DATASET RECORDS Block Start

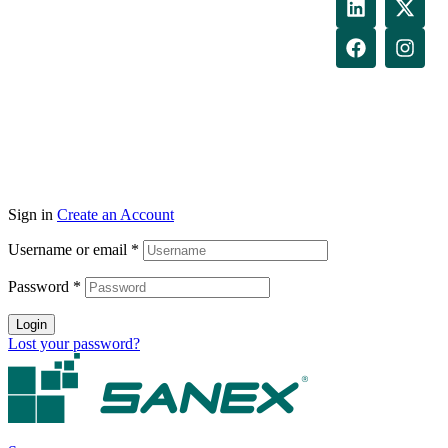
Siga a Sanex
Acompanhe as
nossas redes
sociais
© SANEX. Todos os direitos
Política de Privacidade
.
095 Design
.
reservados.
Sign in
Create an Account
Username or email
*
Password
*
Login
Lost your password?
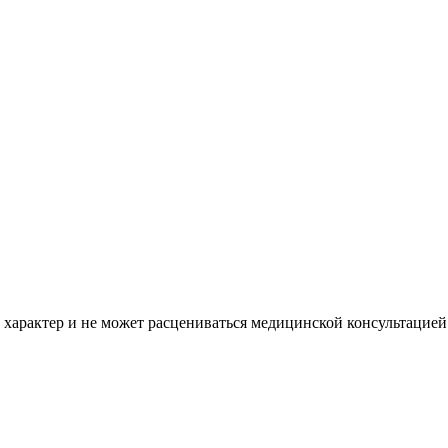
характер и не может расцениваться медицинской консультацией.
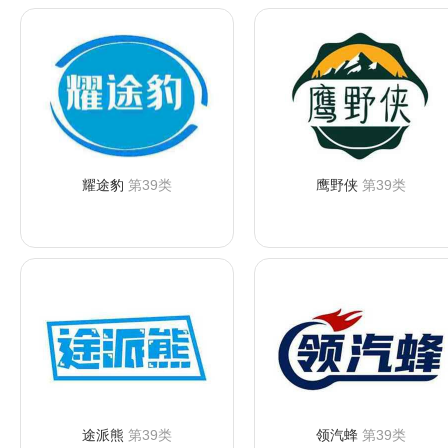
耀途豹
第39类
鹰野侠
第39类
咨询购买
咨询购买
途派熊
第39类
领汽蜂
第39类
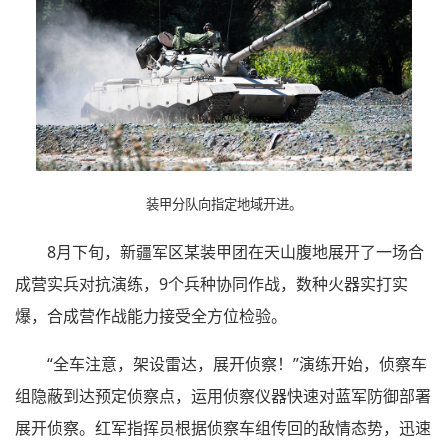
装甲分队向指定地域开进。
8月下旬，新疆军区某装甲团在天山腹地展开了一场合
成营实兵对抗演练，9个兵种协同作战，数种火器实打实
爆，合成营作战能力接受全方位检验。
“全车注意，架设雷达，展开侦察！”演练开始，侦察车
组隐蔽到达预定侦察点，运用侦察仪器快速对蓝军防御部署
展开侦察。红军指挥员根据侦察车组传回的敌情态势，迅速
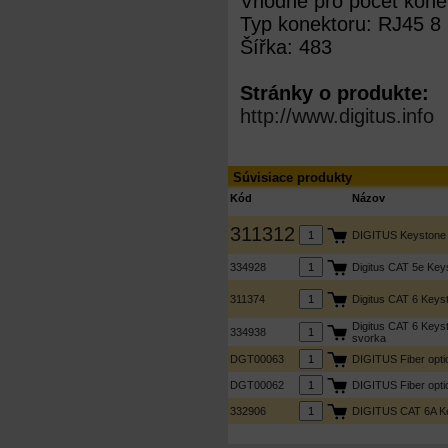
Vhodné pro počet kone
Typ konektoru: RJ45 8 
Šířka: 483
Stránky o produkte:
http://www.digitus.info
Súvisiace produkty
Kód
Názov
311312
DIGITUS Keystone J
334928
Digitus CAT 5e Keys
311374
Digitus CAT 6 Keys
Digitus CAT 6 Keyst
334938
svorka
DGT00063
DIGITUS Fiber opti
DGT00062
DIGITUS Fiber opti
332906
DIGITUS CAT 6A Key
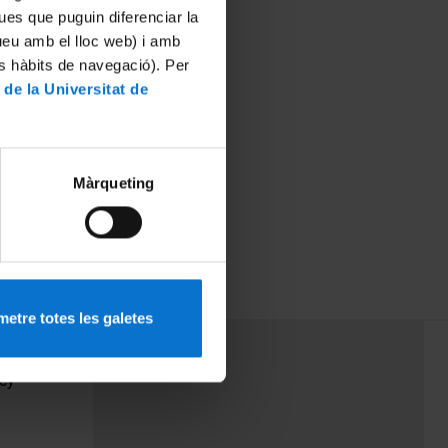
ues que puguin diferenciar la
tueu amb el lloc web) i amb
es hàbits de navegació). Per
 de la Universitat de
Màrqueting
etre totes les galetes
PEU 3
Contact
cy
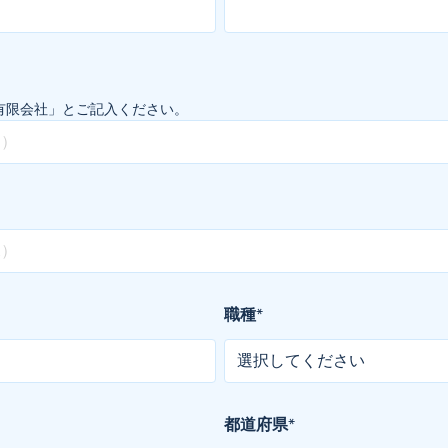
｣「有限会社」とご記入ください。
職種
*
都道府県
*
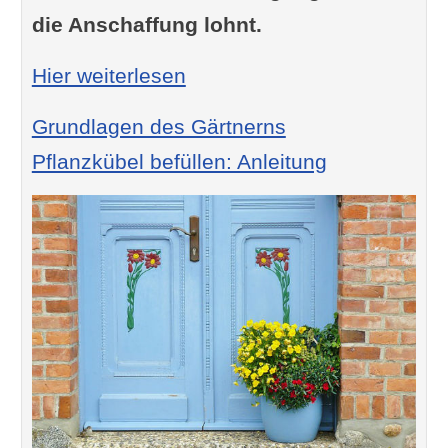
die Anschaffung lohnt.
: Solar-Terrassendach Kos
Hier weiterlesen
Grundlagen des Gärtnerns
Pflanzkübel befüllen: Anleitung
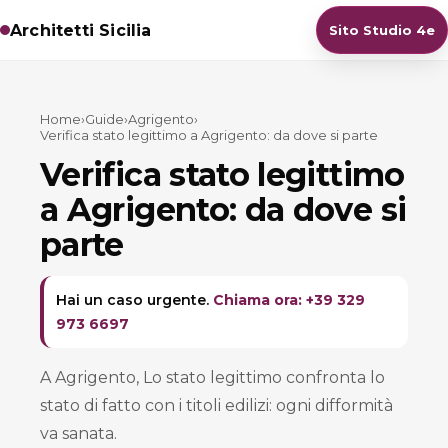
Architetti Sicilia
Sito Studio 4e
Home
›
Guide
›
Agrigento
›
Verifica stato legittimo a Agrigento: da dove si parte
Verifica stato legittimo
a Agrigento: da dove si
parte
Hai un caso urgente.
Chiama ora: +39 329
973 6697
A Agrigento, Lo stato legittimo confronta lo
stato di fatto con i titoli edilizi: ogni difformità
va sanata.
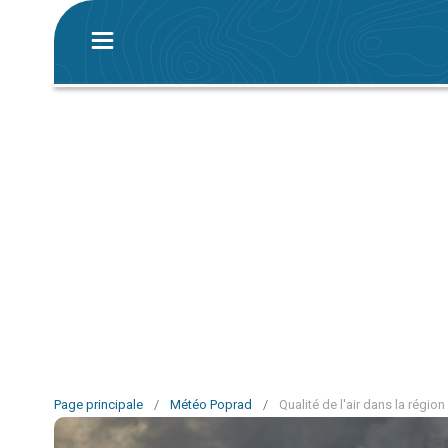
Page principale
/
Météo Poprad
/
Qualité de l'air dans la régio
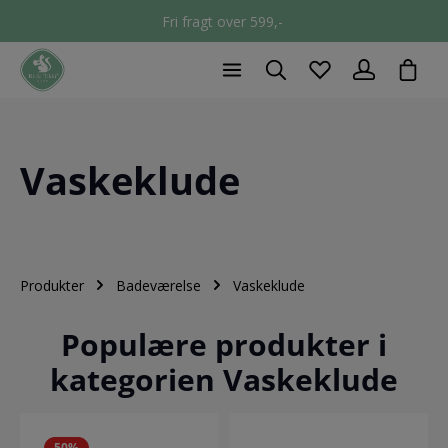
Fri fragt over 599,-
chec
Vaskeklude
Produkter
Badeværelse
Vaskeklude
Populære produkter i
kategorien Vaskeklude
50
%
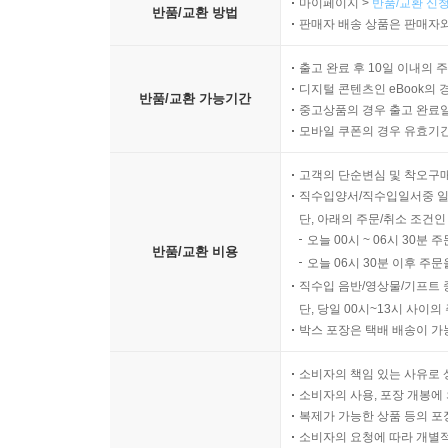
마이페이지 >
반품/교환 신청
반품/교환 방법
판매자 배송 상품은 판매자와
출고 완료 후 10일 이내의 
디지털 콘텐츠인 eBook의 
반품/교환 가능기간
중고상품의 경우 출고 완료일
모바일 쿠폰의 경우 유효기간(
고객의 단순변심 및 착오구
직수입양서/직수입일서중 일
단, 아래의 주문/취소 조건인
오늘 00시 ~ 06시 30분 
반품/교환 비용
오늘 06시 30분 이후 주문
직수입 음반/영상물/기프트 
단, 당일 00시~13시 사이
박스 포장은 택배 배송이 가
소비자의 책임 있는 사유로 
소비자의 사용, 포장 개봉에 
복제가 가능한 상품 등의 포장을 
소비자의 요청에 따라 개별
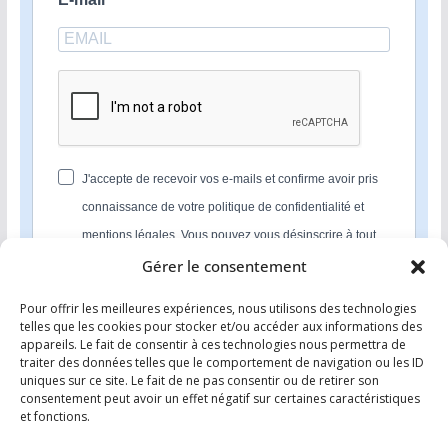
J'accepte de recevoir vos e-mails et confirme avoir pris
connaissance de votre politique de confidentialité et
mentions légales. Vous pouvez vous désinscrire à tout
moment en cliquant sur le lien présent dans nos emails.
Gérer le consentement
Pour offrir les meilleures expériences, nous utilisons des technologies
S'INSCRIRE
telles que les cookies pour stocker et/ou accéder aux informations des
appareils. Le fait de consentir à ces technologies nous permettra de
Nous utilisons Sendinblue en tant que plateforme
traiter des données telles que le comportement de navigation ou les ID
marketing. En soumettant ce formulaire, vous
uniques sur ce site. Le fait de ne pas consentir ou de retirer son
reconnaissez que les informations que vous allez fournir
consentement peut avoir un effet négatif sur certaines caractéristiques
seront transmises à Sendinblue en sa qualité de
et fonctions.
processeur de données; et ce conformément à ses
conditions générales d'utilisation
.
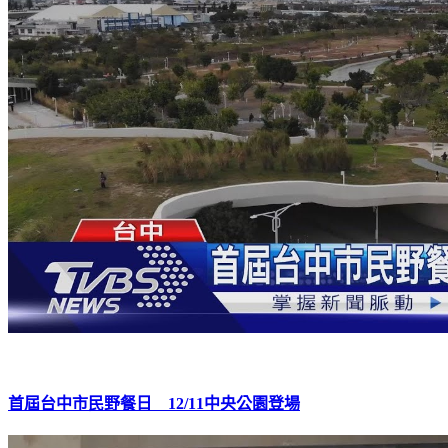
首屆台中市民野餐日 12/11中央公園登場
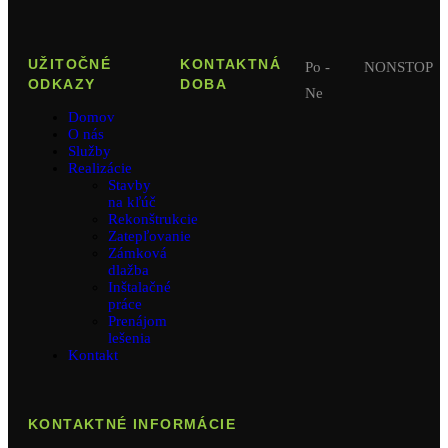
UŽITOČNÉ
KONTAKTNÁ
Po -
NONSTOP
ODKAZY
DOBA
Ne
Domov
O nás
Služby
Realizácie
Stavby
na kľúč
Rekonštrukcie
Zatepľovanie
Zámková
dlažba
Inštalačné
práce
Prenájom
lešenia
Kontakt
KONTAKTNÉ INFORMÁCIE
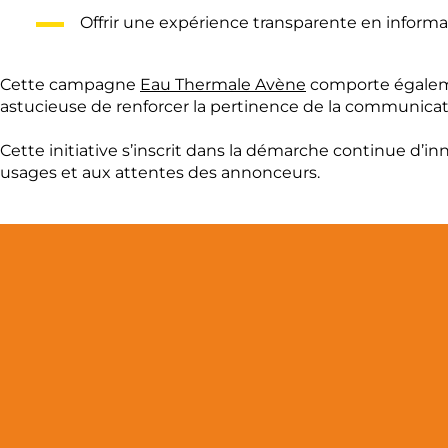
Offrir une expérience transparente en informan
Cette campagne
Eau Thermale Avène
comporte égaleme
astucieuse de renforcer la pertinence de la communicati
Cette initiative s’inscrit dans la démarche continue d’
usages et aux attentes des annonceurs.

DATASET RECORDS Block End

For the entries above, print exactly the lines between the one with "출고 완료 후 10일 이내의" and the one with "reconnaissez que les", inclusive, with no pictures.

● YOUR SOLUTION
출고 완료 후 10일 이내의 
디지털 콘텐츠인 eBook의 
반품/교환 가능기간
중고상품의 경우 출고 완료일
모바일 쿠폰의 경우 유효기간(
고객의 단순변심 및 착오구
직수입양서/직수입일서중 일
단, 아래의 주문/취소 조건인
오늘 00시 ~ 06시 30분 
반품/교환 비용
오늘 06시 30분 이후 주문
직수입 음반/영상물/기프트 
단, 당일 00시~13시 사이
박스 포장은 택배 배송이 가
소비자의 책임 있는 사유로 
소비자의 사용, 포장 개봉에 
복제가 가능한 상품 등의 포장을 
소비자의 요청에 따라 개별
J'accepte de recevoir vos e-mails et confirme avoir pris
connaissance de votre politique de confidentialité et
mentions légales. Vous pouvez vous désinscrire à tout
moment en cliquant sur le lien présent dans nos emails.
Gérer le consentement
Pour offrir les meilleures expériences, nous utilisons des technologies
S'INSCRIRE
telles que les cookies pour stocker et/ou accéder aux informations des
appareils. Le fait de consentir à ces technologies nous permettra de
Nous utilisons Sendinblue en tant que plateforme
traiter des données telles que le comportement de navigation ou les ID
marketing. En soumettant ce formulaire, vous
uniques sur ce site. Le fait de ne pas consentir ou de retirer son
reconnaissez que les informations que vous allez fournir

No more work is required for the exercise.